ECLI:NL:TGZRSGR:2020:16 Regionaal Tuchtcollege voor de Gezondheidszorg Den Haag 2019-155c

ECLI: ECLI:NL:TGZRSGR:2020:16
Datum uitspraak: 21-01-2020
Datum publicatie: 21-01-2020
Zaaknummer(s): 2019-155c
Onderwerp: Overige klachten
Beslissingen:
Inhoudsindicatie: Kennelijk ongegronde klacht tegen een klinisch verloskundige. Beklaagde had geen dienst tijdens gebeurtenissen waar de klacht betrekking op heeft. Klacht kennelijk ongegrond.

Het Regionaal Tuchtcollege voor de Gezondheidszorg te Den Haag heeft de volgende beslissing gegeven inzake de klacht van:

A,

en

B,

wonende te C,

klagers,

gemachtigde: mr. M.H.M. Mook, werkzaam te Leusden,

tegen:

D, klinisch verloskundige,

werkzaam te E,

beklaagde,

gemachtigde: mr. S. Slabbers werkzaam te Utrecht.

1.                  Het verloop van de procedure

1.1              Het verloop van de procedure blijkt uit:

-      het klaagschrift met bijlagen, ontvangen op 10 juli 2019;

-      het verweerschrift met bijlage.

1.2              De partijen hebben afgezien van de mogelijkheid om in het vooronderzoek mondeling te worden gehoord.

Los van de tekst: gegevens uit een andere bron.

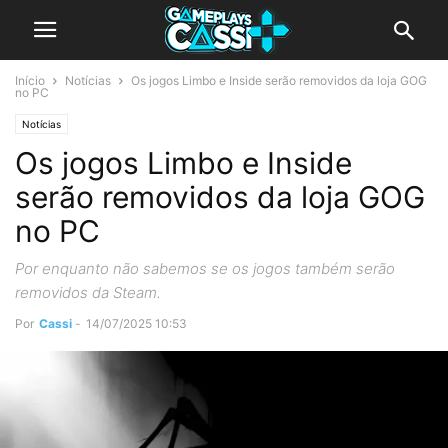
Início
Notícias
Os jogos Limbo e Inside serão removidos da loja GOG
no PC
Notícias
Os jogos Limbo e Inside
serão removidos da loja GOG
no PC
Por enquanto não sabemos se os jogos também serão
removidos da Steam.
Por
Cassi
-
14/07/2025 10:53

1.3              Het College heeft de klacht op 3 december 2019 in raadkamer behandeld.

2.                  De feiten

2.1              Klaagster is op 30 juli 2018 om 20:47 uur in het ziekenhuis F bevallen van dochter G. Op 5 augustus 2018 is G overleden.

2.2              Beklaagde is als klinisch verloskundige werkzaam in het ziekenhuis F. Beklaagde had in de nacht van 30 op 31 juli 2018 nachtdienst en heeft op verzoek van de gynaecoloog tijdens deze dienst een aantekening gemaakt in het patiëntendossier van klaagster.

3.         De klacht

Klagers verwijten de beklaagde zakelijk weergegeven dat zij op 30 juli 2018 tijdens de bevalling van G te lang heeft gewacht met reageren op het belsignaal van klaagster en dat zij geen dossier heeft bijgehouden van de gebeurtenissen op 30 juli 2018.

4.                  Het standpunt van beklaagde

De beklaagde heeft de klacht en de daaraan ten grondslag gelegde stellingen bestreden. Voor zover nodig wordt daarop hieronder ingegaan.

5.                  De beoordeling

De verwijten die klagers beklaagde maken zien op gebeurtenissen voorafgaand aan de bevalling en geboorte van G. Beklaagde had op dat moment geen dienst, zij was niet aan het werk. De tegen beklaagde gerichte klachten falen dan ook.

Om bovenstaande redenen zal de klacht zonder nader onderzoek kennelijk ongegrond worden verklaard.

6.                  De beslissing

Het College:

-      verklaart de klacht kennelijk ongegrond.

Deze beslissing is gegeven op 14 januari 2020 door  E.J. Daalder, voorzitter, F.C.D. Buist, I.A.H. Mourits, leden-beroepsgenoten, bijgestaan door E.C. Zandman, secretaris.

voorzitter                                                                                           secretaris

Tegen deze beslissing kan in de volgende gevallen schriftelijk beroep worden ingesteld bij het Centraal Tuchtcollege voor de Gezondheidszorg:

a.       Heeft u de klacht ingediend? Dan kunt u in beroep als

- het college u of uw klacht geheel of gedeeltelijk niet-ontvankelijk heeft verklaard of

- als de klacht geheel of gedeeltelijk ongegrond is verklaard.

Bij een gedeeltelijke niet-ontvankelijkverklaring of een gedeeltelijke ongegrondverklaring kan uw beroep alleen betrekking hebben op dat deel van de beslissing.

b.      Is de klacht tegen u gericht? Dan kunt u altijd in beroep.

c.       Ook de inspecteur van de Inspectie Gezondheidszorg en Jeugd kan beroep instellen.

U moet het beroepschrift richten aan het Centraal Tuchtcollege voor de Gezondheidszorg, maar opsturen naar de secretaris van het Regionaal Tuchtcollege voor de Gezondheidszorg te Den Haag. Daar moet het zijn ontvangen binnen zes weken nadat de beslissing aan u is verstuurd.

Als u beroep instelt, moet u € 50,- griffierecht betalen aan het Centraal Tuchtcollege voor de Gezondheidszorg. U ontvangt hierover bericht. Als u geheel of gedeeltelijk in het gelijk wordt gesteld, wordt het griffierecht aan u terugbetaald.